Her research activity is in the field of critical community psychology and qualitative research with a particular interest in the construction of well-being in social organisations at local and global levels. Her specific research interests include identity phenomena and intangible assets of places and local communities; gender asymmetry in male-female relations; gender-based violence against women; family ties, migration and intercultural dialogue.

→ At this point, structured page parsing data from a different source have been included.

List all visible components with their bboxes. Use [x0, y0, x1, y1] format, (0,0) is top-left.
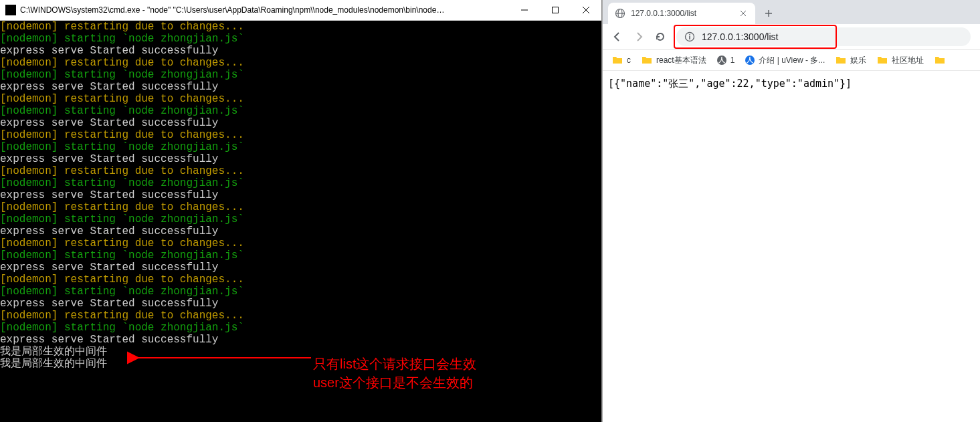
browser-window: 127.0.0.1:3000/list 127.0.0.1:3000/li	[602, 0, 980, 422]
console-line: express serve Started successfully	[0, 81, 601, 93]
svg-point-13	[689, 34, 690, 35]
bookmark-item[interactable]: 人介绍 | uView - 多...	[740, 51, 830, 69]
console-line: [nodemon] starting `node zhongjian.js`	[0, 213, 601, 225]
console-line: express serve Started successfully	[0, 298, 601, 310]
console-line: express serve Started successfully	[0, 261, 601, 274]
console-title: C:\WINDOWS\system32\cmd.exe - "node" "C:…	[20, 5, 448, 15]
console-line: [nodemon] restarting due to changes...	[0, 93, 601, 105]
url-text: 127.0.0.1:3000/list	[702, 31, 778, 42]
browser-tab[interactable]: 127.0.0.1:3000/list	[608, 3, 755, 24]
bookmark-item[interactable]	[929, 51, 955, 69]
annotation-text: 只有list这个请求接口会生效 user这个接口是不会生效的	[313, 354, 476, 392]
bookmark-item[interactable]: react基本语法	[636, 51, 712, 69]
console-line: express serve Started successfully	[0, 153, 601, 165]
page-body[interactable]: [{"name":"张三","age":22,"type":"admin"}]	[603, 71, 980, 422]
console-line: [nodemon] restarting due to changes...	[0, 310, 601, 322]
close-button[interactable]	[571, 0, 601, 20]
console-line: [nodemon] starting `node zhongjian.js`	[0, 286, 601, 298]
new-tab-button[interactable]	[759, 4, 778, 23]
console-line: [nodemon] restarting due to changes...	[0, 165, 601, 177]
console-line: [nodemon] restarting due to changes...	[0, 201, 601, 213]
console-window: C:\WINDOWS\system32\cmd.exe - "node" "C:…	[0, 0, 602, 422]
globe-icon	[615, 8, 625, 19]
console-line: [nodemon] starting `node zhongjian.js`	[0, 177, 601, 189]
url-input[interactable]: 127.0.0.1:3000/list	[676, 27, 971, 46]
favicon-icon: 人	[745, 56, 755, 65]
tab-title: 127.0.0.1:3000/list	[631, 9, 738, 18]
reload-button[interactable]	[650, 26, 671, 47]
maximize-button[interactable]	[540, 0, 571, 20]
console-line: express serve Started successfully	[0, 117, 601, 129]
minimize-button[interactable]	[509, 0, 540, 20]
bookmarks-bar: creact基本语法人1人介绍 | uView - 多...娱乐社区地址	[603, 50, 980, 71]
console-line: express serve Started successfully	[0, 189, 601, 201]
console-line: [nodemon] restarting due to changes...	[0, 129, 601, 141]
console-line: [nodemon] restarting due to changes...	[0, 237, 601, 249]
console-line: [nodemon] restarting due to changes...	[0, 57, 601, 69]
svg-rect-14	[689, 36, 690, 39]
console-output[interactable]: [nodemon] restarting due to changes...[n…	[0, 21, 601, 422]
annotation-line2: user这个接口是不会生效的	[313, 373, 476, 392]
console-line: [nodemon] restarting due to changes...	[0, 21, 601, 33]
console-line: [nodemon] starting `node zhongjian.js`	[0, 322, 601, 334]
cmd-icon	[5, 5, 16, 15]
console-line: 我是局部生效的中间件	[0, 358, 601, 370]
console-line: [nodemon] starting `node zhongjian.js`	[0, 105, 601, 117]
console-line: express serve Started successfully	[0, 225, 601, 237]
svg-rect-1	[553, 7, 559, 13]
console-line: express serve Started successfully	[0, 334, 601, 346]
console-line: express serve Started successfully	[0, 45, 601, 57]
console-line: [nodemon] starting `node zhongjian.js`	[0, 69, 601, 81]
address-bar: 127.0.0.1:3000/list	[603, 24, 980, 50]
bookmark-item[interactable]: 人1	[712, 51, 741, 69]
back-button[interactable]	[607, 26, 628, 47]
favicon-icon: 人	[717, 56, 726, 65]
tab-strip: 127.0.0.1:3000/list	[603, 0, 980, 24]
forward-button[interactable]	[628, 26, 650, 47]
console-titlebar[interactable]: C:\WINDOWS\system32\cmd.exe - "node" "C:…	[0, 0, 601, 21]
bookmark-item[interactable]: c	[607, 51, 636, 69]
bookmark-item[interactable]: 社区地址	[872, 51, 929, 69]
console-line: 我是局部生效的中间件	[0, 346, 601, 358]
console-line: [nodemon] restarting due to changes...	[0, 274, 601, 286]
tab-close-button[interactable]	[738, 8, 749, 19]
window-controls	[509, 0, 601, 20]
bookmark-item[interactable]: 娱乐	[830, 51, 872, 69]
site-info-icon[interactable]	[684, 31, 695, 42]
console-line: [nodemon] starting `node zhongjian.js`	[0, 249, 601, 261]
console-line: [nodemon] starting `node zhongjian.js`	[0, 141, 601, 153]
console-line: [nodemon] starting `node zhongjian.js`	[0, 33, 601, 45]
annotation-line1: 只有list这个请求接口会生效	[313, 354, 476, 373]
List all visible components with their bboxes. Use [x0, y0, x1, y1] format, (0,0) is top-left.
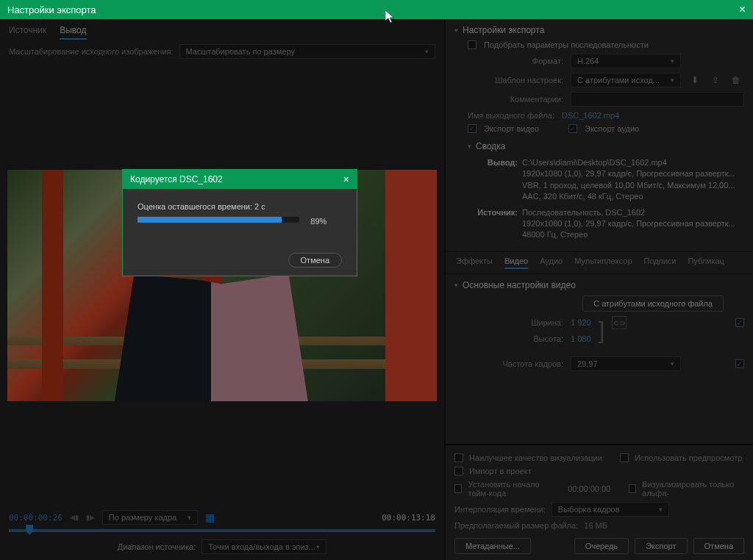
encoding-dialog: Кодируется DSC_1602 × Оценка оставшегося… [122, 169, 357, 276]
fps-select[interactable]: 29,97 [571, 356, 681, 371]
video-settings-header[interactable]: ▾ Основные настройки видео [446, 274, 753, 293]
est-size-value: 16 МБ [584, 521, 607, 530]
chevron-down-icon: ▾ [454, 26, 458, 34]
width-label: Ширина: [468, 318, 563, 327]
settings-tabs: Эффекты Видео Аудио Мультиплексор Подпис… [446, 251, 753, 274]
scale-label: Масштабирование исходного изображения: [9, 47, 174, 56]
use-preview-checkbox[interactable] [620, 453, 629, 462]
fps-checkbox[interactable] [735, 359, 744, 368]
dialog-title: Кодируется DSC_1602 [130, 174, 223, 184]
tab-captions[interactable]: Подписи [644, 256, 677, 269]
scale-select[interactable]: Масштабировать по размеру [179, 44, 435, 59]
format-select[interactable]: H.264 [571, 54, 681, 68]
dialog-titlebar: Кодируется DSC_1602 × [123, 170, 357, 189]
export-video-checkbox[interactable] [468, 124, 477, 133]
tab-effects[interactable]: Эффекты [456, 256, 493, 269]
next-marker-icon[interactable]: ▮▶ [86, 514, 95, 521]
output-name-label: Имя выходного файла: [468, 111, 554, 120]
save-preset-icon[interactable]: ⬇ [688, 73, 702, 87]
preset-select[interactable]: С атрибутами исход... [571, 73, 681, 87]
tab-publish[interactable]: Публикац [688, 256, 724, 269]
export-settings-header[interactable]: ▾ Настройки экспорта [446, 19, 753, 38]
settings-panel: ▾ Настройки экспорта Подобрать параметры… [446, 19, 753, 560]
match-source-button[interactable]: С атрибутами исходного файла [582, 295, 724, 312]
chevron-down-icon: ▾ [468, 143, 471, 150]
comments-label: Комментарии: [468, 95, 563, 104]
aspect-icon[interactable]: ▦ [205, 511, 215, 523]
progress-bar [138, 217, 299, 223]
match-sequence-label: Подобрать параметры последовательности [484, 40, 649, 49]
queue-button[interactable]: Очередь [574, 538, 629, 554]
chevron-down-icon: ▾ [454, 281, 458, 289]
close-icon[interactable]: × [739, 3, 746, 16]
height-value[interactable]: 1 080 [571, 334, 591, 343]
timeline: 00:00:00:26 ◀▮ ▮▶ По размеру кадра ▦ 00:… [0, 504, 444, 560]
tab-audio[interactable]: Аудио [540, 256, 563, 269]
timeline-track[interactable] [9, 529, 435, 532]
format-label: Формат: [468, 57, 563, 65]
preset-label: Шаблон настроек: [468, 76, 563, 85]
export-audio-label: Экспорт аудио [585, 124, 639, 133]
preview-tabs: Источник Вывод [0, 19, 444, 40]
summary-header[interactable]: ▾ Сводка [446, 135, 753, 154]
bottom-options: Наилучшее качество визуализации Использо… [446, 444, 753, 560]
cancel-button[interactable]: Отмена [693, 538, 744, 554]
interpolation-select[interactable]: Выборка кадров [552, 502, 669, 517]
preview-panel: Источник Вывод Масштабирование исходного… [0, 19, 446, 560]
width-checkbox[interactable] [735, 318, 744, 327]
range-label: Диапазон источника: [118, 542, 196, 551]
set-timecode-checkbox[interactable] [454, 484, 462, 493]
timecode-end: 00:00:13:18 [382, 513, 435, 523]
import-preset-icon[interactable]: ⇪ [709, 73, 722, 87]
export-video-label: Экспорт видео [484, 124, 539, 133]
comments-input[interactable] [571, 92, 744, 107]
metadata-button[interactable]: Метаданные... [454, 538, 531, 554]
prev-marker-icon[interactable]: ◀▮ [70, 514, 79, 521]
fit-select[interactable]: По размеру кадра [102, 510, 198, 525]
best-quality-checkbox[interactable] [454, 453, 463, 462]
tab-output[interactable]: Вывод [60, 25, 86, 40]
dialog-close-icon[interactable]: × [343, 173, 349, 185]
progress-percent: 89% [310, 217, 326, 226]
summary-block: Вывод:C:\Users\diami\Desktop\DSC_1602.mp… [446, 154, 753, 247]
tab-video[interactable]: Видео [504, 256, 528, 269]
delete-preset-icon[interactable]: 🗑 [729, 73, 743, 87]
width-value[interactable]: 1 920 [571, 318, 591, 327]
dialog-cancel-button[interactable]: Отмена [288, 253, 342, 268]
link-bracket: ] [599, 323, 605, 337]
fps-label: Частота кадров: [468, 359, 563, 368]
time-remaining-label: Оценка оставшегося времени: 2 с [138, 202, 342, 211]
window-titlebar: Настройки экспорта × [0, 0, 753, 19]
timecode-start[interactable]: 00:00:00:26 [9, 513, 63, 523]
match-sequence-checkbox[interactable] [468, 40, 477, 49]
tab-source[interactable]: Источник [9, 25, 46, 40]
output-filename-link[interactable]: DSC_1602.mp4 [562, 111, 619, 120]
tab-mux[interactable]: Мультиплексор [574, 256, 632, 269]
import-project-checkbox[interactable] [454, 467, 463, 475]
window-title: Настройки экспорта [7, 4, 96, 15]
range-select[interactable]: Точки входа/выхода в эпиз... [201, 539, 326, 554]
export-audio-checkbox[interactable] [568, 124, 577, 133]
link-dimensions-icon[interactable]: ⊂⊃ [612, 316, 627, 329]
export-button[interactable]: Экспорт [635, 538, 687, 554]
render-alpha-checkbox[interactable] [629, 484, 636, 493]
height-label: Высота: [468, 334, 563, 343]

She is a former president of the European Community Psychology Association (ECPA) and the Italian Community Psychology Association (SIPCO). She is also a member of the SC of Community Psychology of the EFPA (European Federation of Psychologists Association). She is the Editor in Chief of La Camera blu, an international journal of gender studies and Co-editor-in-chief of the Journal of Community Psychology in Global Perspective. She has published over 100 articles in international databases and written numerous books including Psicologia per le città, Benessere e felicità, uscire dalla crisi globale; Legami resistenti, Sono caduta per le scale, Identità Femminile e psicoanalisi.

 

Tiago Pereira

Tiago Pereira is a psychologist and specialist in Educational Psychology and Work, Social and Organizations Psychology by the Portuguese Psychologists Association. He worked as a coordinator of social and community intervention projects including interventions in the school context. He was also an Assistant Professor at the University of Évora with responsibility in curricular units related to Educational Psychology and Social and Community Psychology. Also, within these areas, he is a trainer, researcher and consultant, and has developed work in the dimensions of communication, leadership, team management, and public policies. Ever since 2014, he has had several roles within the Portuguese Psychologists Association, such as COO, Head of Cabinet, and  more recently an Executive Board Member as well as a temporary COVID-19 Crisis Cabinet Coordinator.

 

 

 

Geertrui Serneels

Geertrui Serneels has pioneered a culturally sensitive and community-based mental healthcare system for refugees and migrants in Europe. She has designed an outreaching methodology called PACCT (Psychiatry Assisting Culturally diverse populations in Creating Healing Ties), which has reached over 3,000 migrant and refugee children. It blends community-based care, psychology and intercultural dialogue and acts as a highly-trained mediating organization that helps translating mental health frameworks, allowing all parties to come to a collective agreement about the wellbeing and health of refugee and migrant children.

She aims to integrate psychological support into all work with refugee and migrant children to ensure they can flourish in their new communities. She has built partnerships with local and institutional stakeholders, offering specialized training to 16,000 professionals working directly with refugee and migrant children including teachers, tutors, educators, foster parents, lawyers, and social workers.